2024-08-30 20:32:17 +00:00 · 2024-06-18 14:35:41 -04:00 · 2024-06-18 14:35:41 -04:00 · 6bcf48aa37
commit 6bcf48aa37
parent b1bb1511fe
1 changed files with 87 additions and 20 deletions
--- a/invokeai/backend/stable_diffusion/multi_diffusion_pipeline.py
+++ b/invokeai/backend/stable_diffusion/multi_diffusion_pipeline.py
@ -15,6 +15,10 @@ from invokeai.backend.stable_diffusion.diffusers_pipeline import (
 from invokeai.backend.stable_diffusion.diffusion.conditioning_data import TextConditioningData
 from invokeai.backend.tiles.utils import TBLR
 # The maximum number of regions with compatible sizes that will be batched together.
 # Larger batch sizes improve speed, but require more device memory.
 MAX_REGION_BATCH_SIZE = 4
@dataclass
 class MultiDiffusionRegionConditioning:
@ -27,6 +31,38 @@ class MultiDiffusionRegionConditioning:
 class MultiDiffusionPipeline(StableDiffusionGeneratorPipeline):
    """A Stable Diffusion pipeline that uses Multi-Diffusion (https://arxiv.org/pdf/2302.08113) for denoising."""
    def _split_into_region_batches(
        self, multi_diffusion_conditioning: list[MultiDiffusionRegionConditioning]
    ) -> list[list[MultiDiffusionRegionConditioning]]:
        # Group the regions by shape. Only regions with the same shape can be batched together.
        conditioning_by_shape: dict[tuple[int, int], list[MultiDiffusionRegionConditioning]] = {}
        for region_conditioning in multi_diffusion_conditioning:
            shape_hw = (
                region_conditioning.region.bottom - region_conditioning.region.top,
                region_conditioning.region.right - region_conditioning.region.left,
            )
            # In python, a tuple of hashable objects is hashable, so can be used as a key in a dict.
            if shape_hw not in conditioning_by_shape:
                conditioning_by_shape[shape_hw] = []
            conditioning_by_shape[shape_hw].append(region_conditioning)
        # Split the regions into batches, respecting the MAX_REGION_BATCH_SIZE constraint.
        region_conditioning_batches = []
        for region_conditioning_batch in conditioning_by_shape.values():
            for i in range(0, len(region_conditioning_batch), MAX_REGION_BATCH_SIZE):
                region_conditioning_batches.append(region_conditioning_batch[i : i + MAX_REGION_BATCH_SIZE])
        return region_conditioning_batches
    def _check_regional_prompting(self, multi_diffusion_conditioning: list[MultiDiffusionRegionConditioning]):
        """Check the input conditioning and confirm that regional prompting is not used."""

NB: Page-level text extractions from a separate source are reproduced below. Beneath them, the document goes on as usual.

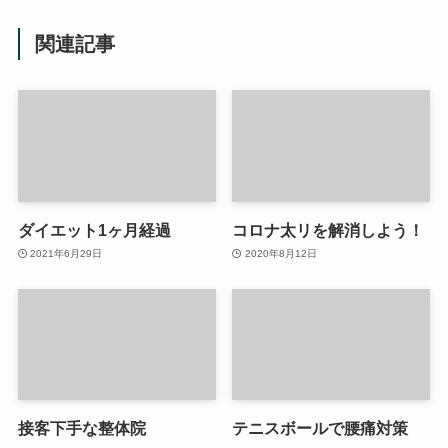
関連記事
ダイエット1ヶ月経過
コロナ太リを解消しよう！
2021年6月29日
2020年8月12日
接客下手な整体院
テニスボールで腰痛対策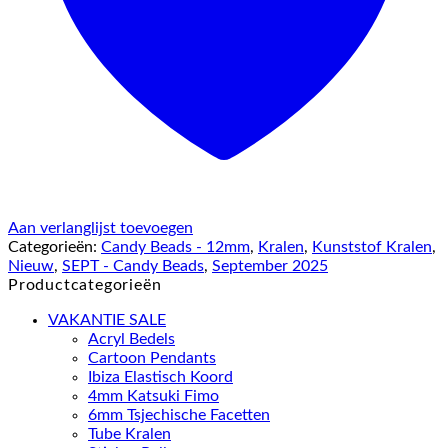
Aan verlanglijst toevoegen
Categorieën:
Candy Beads - 12mm
,
Kralen
,
Kunststof Kralen
,
Nieuw
,
SEPT - Candy Beads
,
September 2025
Productcategorieën
VAKANTIE SALE
Acryl Bedels
Cartoon Pendants
Ibiza Elastisch Koord
4mm Katsuki Fimo
6mm Tsjechische Facetten
Tube Kralen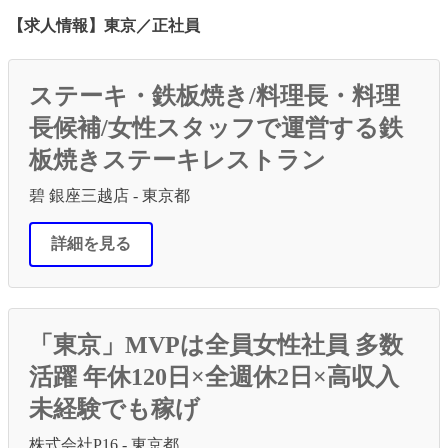
【求人情報】東京／正社員
ステーキ・鉄板焼き/料理長・料理
長候補/女性スタッフで運営する鉄
板焼きステーキレストラン
碧 銀座三越店 - 東京都
詳細を見る
「東京」MVPは全員女性社員 多数
活躍 年休120日×全週休2日×高収入
未経験でも稼げ
株式会社P16 - 東京都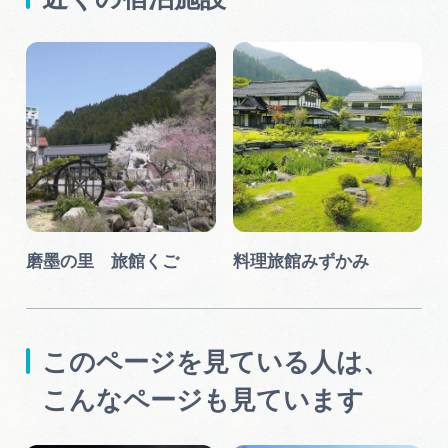
磨墨の里 旅館くご
料理旅館みずかみ
このページを見ている人は、
こんなページも見ています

        for region_conditioning in multi_diffusion_conditioning:
            if (
                region_conditioning.text_conditioning_data.cond_regions is not None
                or region_conditioning.text_conditioning_data.uncond_regions is not None
            ):
                raise NotImplementedError("Regional prompting is not yet supported in Multi-Diffusion.")
    def multi_diffusion_denoise(
        self,
        multi_diffusion_conditioning: list[MultiDiffusionRegionConditioning],
@ -37,6 +73,8 @@ class MultiDiffusionPipeline(StableDiffusionGeneratorPipeline):
        init_timestep: torch.Tensor,
        callback: Callable[[PipelineIntermediateState], None],
    ) -> torch.Tensor:
        self._check_regional_prompting(multi_diffusion_conditioning)

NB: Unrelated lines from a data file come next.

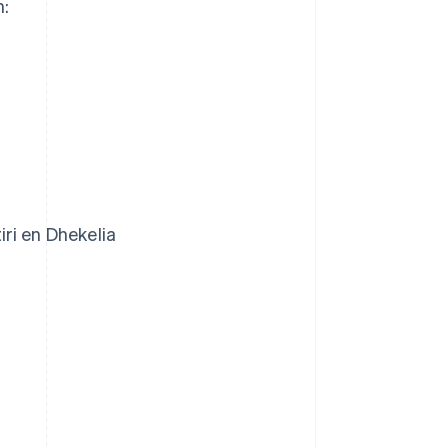
n:
iri en Dhekelia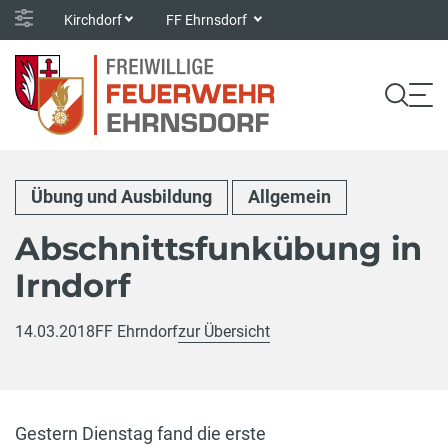
Kirchdorf
FF Ehrnsdorf
Übung und Ausbildung
Allgemein
Abschnittsfunkübung in
Irndorf
14.03.2018
FF Ehrndorf
zur Übersicht
Gestern Dienstag fand die erste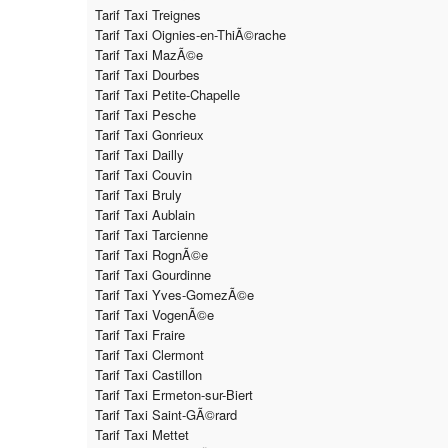
Tarif Taxi Treignes
Tarif Taxi Oignies-en-ThiÃ©rache
Tarif Taxi MazÃ©e
Tarif Taxi Dourbes
Tarif Taxi Petite-Chapelle
Tarif Taxi Pesche
Tarif Taxi Gonrieux
Tarif Taxi Dailly
Tarif Taxi Couvin
Tarif Taxi Bruly
Tarif Taxi Aublain
Tarif Taxi Tarcienne
Tarif Taxi RognÃ©e
Tarif Taxi Gourdinne
Tarif Taxi Yves-GomezÃ©e
Tarif Taxi VogenÃ©e
Tarif Taxi Fraire
Tarif Taxi Clermont
Tarif Taxi Castillon
Tarif Taxi Ermeton-sur-Biert
Tarif Taxi Saint-GÃ©rard
Tarif Taxi Mettet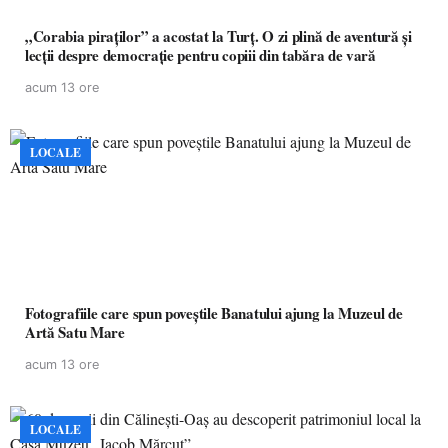
„Corabia piraților” a acostat la Turț. O zi plină de aventură și
lecții despre democrație pentru copiii din tabăra de vară
acum 13 ore
LOCALE
Fotografiile care spun poveștile Banatului ajung la Muzeul de
Artă Satu Mare
acum 13 ore
LOCALE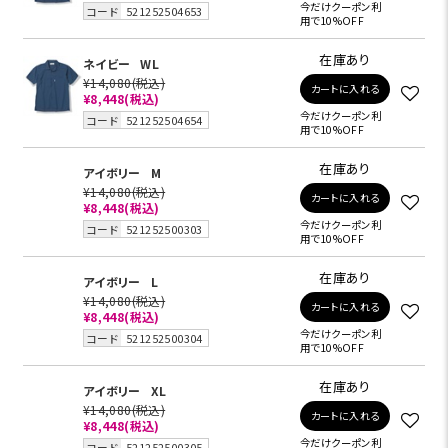
今だけクーポン利
コード
521252504653
用で10%OFF
在庫あり
ネイビー
WL
¥14,080
(税込)
カートに入れる
¥8,448
(税込)
今だけクーポン利
コード
521252504654
用で10%OFF
在庫あり
アイボリー
M
¥14,080
(税込)
カートに入れる
¥8,448
(税込)
今だけクーポン利
コード
521252500303
用で10%OFF
在庫あり
アイボリー
L
¥14,080
(税込)
カートに入れる
¥8,448
(税込)
今だけクーポン利
コード
521252500304
用で10%OFF
在庫あり
アイボリー
XL
¥14,080
(税込)
カートに入れる
¥8,448
(税込)
今だけクーポン利
コード
521252500305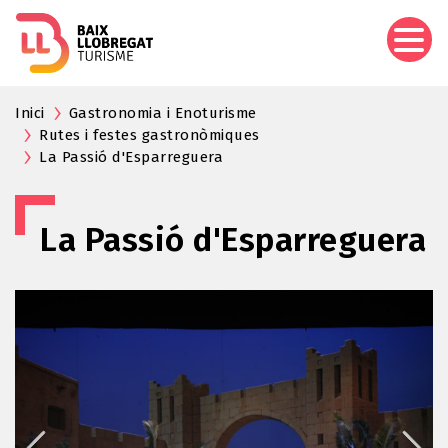
Skip
to
main
content
Inici
Gastronomia i Enoturisme
Rutes i festes gastronòmiques
La Passió d'Esparreguera
La Passió d'Esparreguera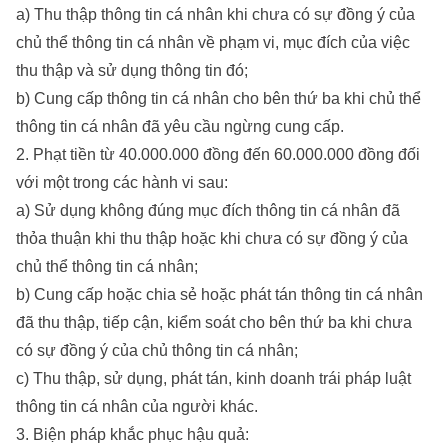
a) Thu thập thông tin cá nhân khi chưa có sự đồng ý của
chủ thể thông tin cá nhân về phạm vi, mục đích của việc
thu thập và sử dụng thông tin đó;
b) Cung cấp thông tin cá nhân cho bên thứ ba khi chủ thể
thông tin cá nhân đã yêu cầu ngừng cung cấp.
2. Phạt tiền từ 40.000.000 đồng đến 60.000.000 đồng đối
với một trong các hành vi sau:
a) Sử dụng không đúng mục đích thông tin cá nhân đã
thỏa thuận khi thu thập hoặc khi chưa có sự đồng ý của
chủ thể thông tin cá nhân;
b) Cung cấp hoặc chia sẻ hoặc phát tán thông tin cá nhân
đã thu thập, tiếp cận, kiểm soát cho bên thứ ba khi chưa
có sự đồng ý của chủ thông tin cá nhân;
c) Thu thập, sử dụng, phát tán, kinh doanh trái pháp luật
thông tin cá nhân của người khác.
3. Biện pháp khắc phục hậu quả:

        # TODO(ryand): Figure out why this condition is necessary, and document it. My guess is that it's to handle
        # cases where densoisings_start and denoising_end are set such that there are no timesteps.
        if init_timestep.shape[0] == 0 or timesteps.shape[0] == 0:
@ -57,7 +95,7 @@ class MultiDiffusionPipeline(StableDiffusionGeneratorPipeline):
        self._adjust_memory_efficient_attention(latents)

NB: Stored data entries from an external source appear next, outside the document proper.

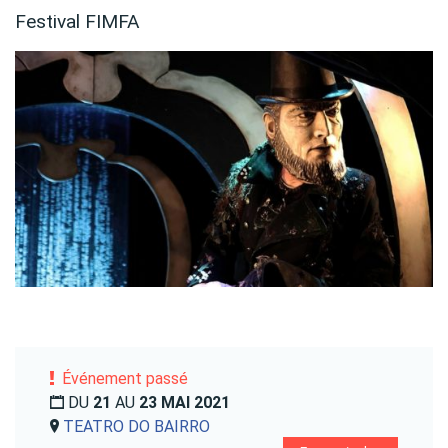
Festival FIMFA
Événement passé
DU
21
AU
23 MAI 2021
TEATRO DO BAIRRO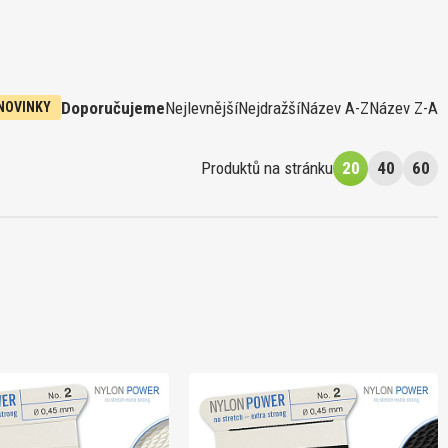
Doporučujeme
Nejlevnější
Nejdražší
Název A-Z
Název Z-A
NOVINKY
Produktů na stránku
20
40
60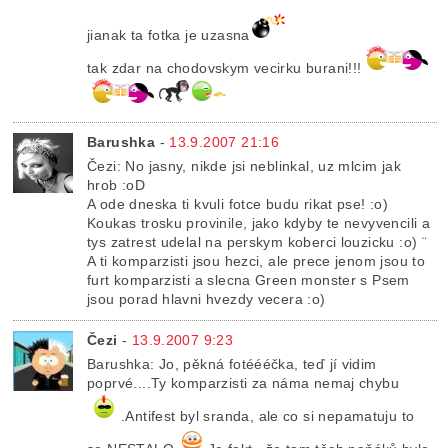
jianak ta fotka je uzasna
tak zdar na chodovskym vecirku burani!!!
Barushka
-
13.9.2007 21:16
Čezi: No jasny, nikde jsi neblinkal, uz mlcim jak
hrob :oD
A ode dneska ti kvuli fotce budu rikat pse! :o)
Koukas trosku provinile, jako kdyby te nevyvencili a
tys zatrest udelal na perskym koberci louzicku :o) ¨
A ti komparzisti jsou hezci, ale prece jenom jsou to
furt komparzisti a slecna Green monster s Psem
jsou porad hlavni hvezdy vecera :o)
Čezi
-
13.9.2007 9:23
Barushka: Jo, pěkná fotéééčka, teď jí vidim
poprvé....Ty komparzisti za náma nemaj chybu
.Antifest byl sranda, ale co si nepamatuju to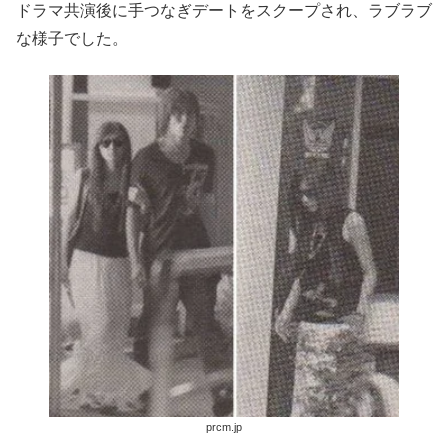
ドラマ共演後に手つなぎデートをスクープされ、ラブラブ
な様子でした。
prcm.jp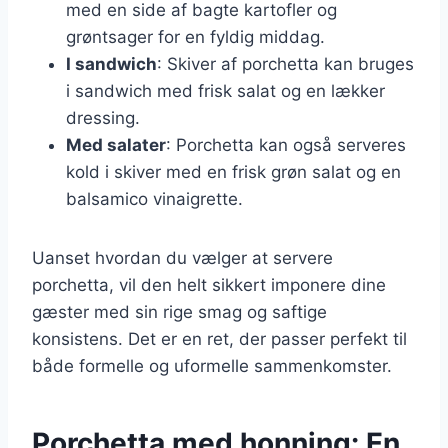
med en side af bagte kartofler og
grøntsager for en fyldig middag.
I sandwich
: Skiver af porchetta kan bruges
i sandwich med frisk salat og en lækker
dressing.
Med salater
: Porchetta kan også serveres
kold i skiver med en frisk grøn salat og en
balsamico vinaigrette.
Uanset hvordan du vælger at servere
porchetta, vil den helt sikkert imponere dine
gæster med sin rige smag og saftige
konsistens. Det er en ret, der passer perfekt til
både formelle og uformelle sammenkomster.
Porchetta med honning: En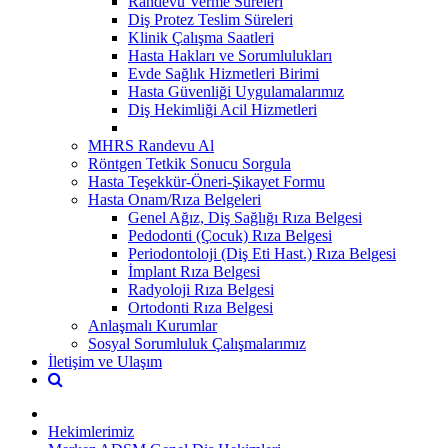
Randevu Verme Süreleri
Diş Protez Teslim Süreleri
Klinik Çalışma Saatleri
Hasta Hakları ve Sorumlulukları
Evde Sağlık Hizmetleri Birimi
Hasta Güvenliği Uygulamalarımız
Diş Hekimliği Acil Hizmetleri
MHRS Randevu Al
Röntgen Tetkik Sonucu Sorgula
Hasta Teşekkür-Öneri-Şikayet Formu
Hasta Onam/Rıza Belgeleri
Genel Ağız, Diş Sağlığı Rıza Belgesi
Pedodonti (Çocuk) Rıza Belgesi
Periodontoloji (Diş Eti Hast.) Rıza Belgesi
İmplant Rıza Belgesi
Radyoloji Rıza Belgesi
Ortodonti Rıza Belgesi
Anlaşmalı Kurumlar
Sosyal Sorumluluk Çalışmalarımız
İletişim ve Ulaşım
Hekimlerimiz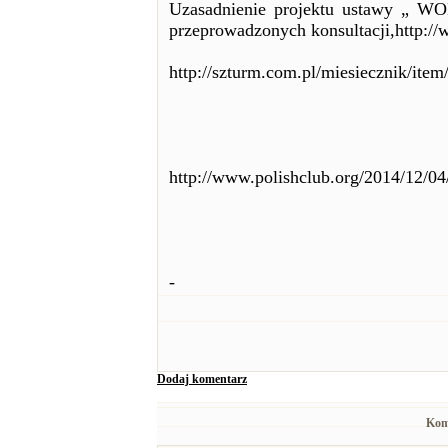
Uzasadnienie projektu ustawy „ 
przeprowadzonych konsultacji,http:/
http://szturm.com.pl/miesiecznik/item
http://www.polishclub.org/2014/12/04/
-
Dodaj komentarz
Kom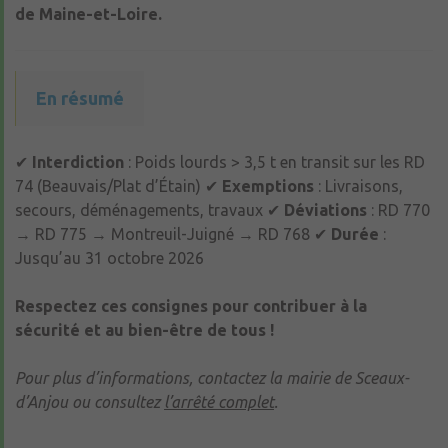
de Maine-et-Loire.
En résumé
✔
Interdiction
: Poids lourds > 3,5 t en transit sur les RD
74 (Beauvais/Plat d’Étain) ✔
Exemptions
: Livraisons,
secours, déménagements, travaux ✔
Déviations
: RD 770
→ RD 775 → Montreuil-Juigné → RD 768 ✔
Durée
:
Jusqu’au 31 octobre 2026
Respectez ces consignes pour contribuer à la
sécurité et au bien-être de tous !
Pour plus d’informations, contactez la mairie de Sceaux-
d’Anjou ou consultez
l’arrêté complet
.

        # Populate a weighted mask that will be used to combine the results from each region after every step.
-        # For now, we assume that each regions has the same weight (1.0).
+        # For now, we assume that each region has the same weight (1.0).
        region_weight_mask = torch.zeros(
            (1, 1, latent_height, latent_width), device=latents.device, dtype=latents.dtype
        )
@ -65,11 +103,15 @@ class MultiDiffusionPipeline(StableDiffusionGeneratorPipeline):
            region = region_conditioning.region
            region_weight_mask[:, :, region.top : region.bottom, region.left : region.right] += 1.0
        # Group the region conditioning into batches for faster processing.
        # region_conditioning_batches[b][r] is the r'th region in the b'th batch.
        region_conditioning_batches = self._split_into_region_batches(multi_diffusion_conditioning)
        # Many of the diffusers schedulers are stateful (i.e. they update internal state in each call to step()). Since
        # we are calling step() multiple times at the same timestep (once for each region batch), we must maintain a
        # separate scheduler state for each region batch.
        region_batch_schedulers: list[SchedulerMixin] = [
-            copy.deepcopy(self.scheduler) for _ in multi_diffusion_conditioning
+            copy.deepcopy(self.scheduler) for _ in region_conditioning_batches
        ]
        callback(
@ -87,20 +129,52 @@ class MultiDiffusionPipeline(StableDiffusionGeneratorPipeline):
            merged_latents = torch.zeros_like(latents)
            merged_pred_original: torch.Tensor | None = None
-            for region_idx, region_conditioning in enumerate(multi_diffusion_conditioning):
+            for region_batch_idx, region_conditioning_batch in enumerate(region_conditioning_batches):
                # Switch to the scheduler for the region batch.
-                self.scheduler = region_batch_schedulers[region_idx]
+                self.scheduler = region_batch_schedulers[region_batch_idx]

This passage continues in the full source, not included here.